Secret Smithsonian Adventures: The Wrong Wrights.
Written By Chris Kientz & Steve Hockensmith
Illustrated and Colored by Lee Nielsen
Assistant Coloring by Keil Hunka
Lettering by Delaney LaGrange
Original Research by Anthony Bellotti
For Children (& Curious Adults)
Reviewed by Hafsa Alkhudairi
What better way to introduce history to a new generation then by presenting a comic that is trying to correct history? This is reminiscent of Mr. Peabody or Little Einsteins and other cartoons. This may not been a new idea or format of history telling but it is compelling for the demographic they are aiming for. I love this type of stories but I always felt that they lacked an accurate historical breakdown after the adventure. This is what makes this novel so different! There is a final summary of the correct history at the end of the story. Also, there is a pun in the tittle!
What are you suppose to do if history changes and you and your classmates are the only ones who know about it? You fix it, obviously! The Wrong Wrights is intriguing because it depends on the innovation of the children, their analysis, and their creativity. Although at times they seem innocent, they are not gullible and are worldlier than the average child. Unlike many stories that has the correct history, the children are not geniuses or depending on a genius to help but they depend on their passions. This makes the narrative more fun to read and more interesting to experience. They are not totally alone; they have a guiding hand that does not disrupt the children’s findings. Top that off with diverse characters, interests and equal treatment, the readers of The Wrong Wrights will feel that they can relate to the story no matter who they are and what their experiences are.
The experience of the story is always enhanced by the art in a graphic novel. The art in The Wrong Wrights is a marriage of Disney-esque styling and propaganda posters (examples). The marriage has an amazing affect on the story. The style has an innocence and childish wonder, which is perfect for children’s books. It also emphasizes the idea that there is an exploration of history and an idealism of the American life. Combine those sentiments with beautiful imagery of the buildings and scenery throughout time and the reader gets an idea of the era and the landscape of the time portrayed. It even gives the reader a sense of where the story is taking place. It was an interesting experience of seeing art meets time.

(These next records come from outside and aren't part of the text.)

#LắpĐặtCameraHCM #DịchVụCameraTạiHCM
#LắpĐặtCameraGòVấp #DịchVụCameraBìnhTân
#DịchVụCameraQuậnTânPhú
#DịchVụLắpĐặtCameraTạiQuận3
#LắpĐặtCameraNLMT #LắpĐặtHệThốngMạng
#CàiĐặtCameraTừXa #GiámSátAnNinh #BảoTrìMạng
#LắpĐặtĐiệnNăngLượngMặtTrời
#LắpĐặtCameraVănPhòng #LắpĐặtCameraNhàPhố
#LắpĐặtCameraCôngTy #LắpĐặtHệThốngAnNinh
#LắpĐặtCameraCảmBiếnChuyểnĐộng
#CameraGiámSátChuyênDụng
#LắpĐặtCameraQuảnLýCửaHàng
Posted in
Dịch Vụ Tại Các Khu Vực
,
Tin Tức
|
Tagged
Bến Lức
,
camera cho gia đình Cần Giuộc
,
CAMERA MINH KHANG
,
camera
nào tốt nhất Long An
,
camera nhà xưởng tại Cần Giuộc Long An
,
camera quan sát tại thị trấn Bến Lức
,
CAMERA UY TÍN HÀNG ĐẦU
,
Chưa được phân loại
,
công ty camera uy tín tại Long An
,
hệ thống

The graphic novel is a small piece with the typical structured panels. The Wrong Wrights is easy to read and follow perfect for children’s literature. The story is complex at times but quickly explained and summarized for the reader. It maintains that this is a work of fiction using history as a platform.

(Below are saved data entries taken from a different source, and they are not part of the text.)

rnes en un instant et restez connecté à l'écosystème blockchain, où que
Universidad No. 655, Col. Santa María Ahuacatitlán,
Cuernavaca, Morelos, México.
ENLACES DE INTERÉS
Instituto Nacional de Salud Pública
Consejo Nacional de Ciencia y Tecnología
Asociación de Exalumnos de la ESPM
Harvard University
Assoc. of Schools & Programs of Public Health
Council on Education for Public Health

Buy it for your kids, not for you. The story is fun to read and interesting but as an adult the correct history page would probably satisfy you. The children are those who would benefit the most and learn the most from the experience. It shines for its simplicity that matches the target market’s capabilities and it’s great for story time. The Wrong Wrights is intriguing, fun and educational as a story. The art is great for the medium and the piece. Also, if you don’t actually know the historical story, it would be a great experience to read this with your children!
Grab your kid and have fun reading The Wrong Wrights!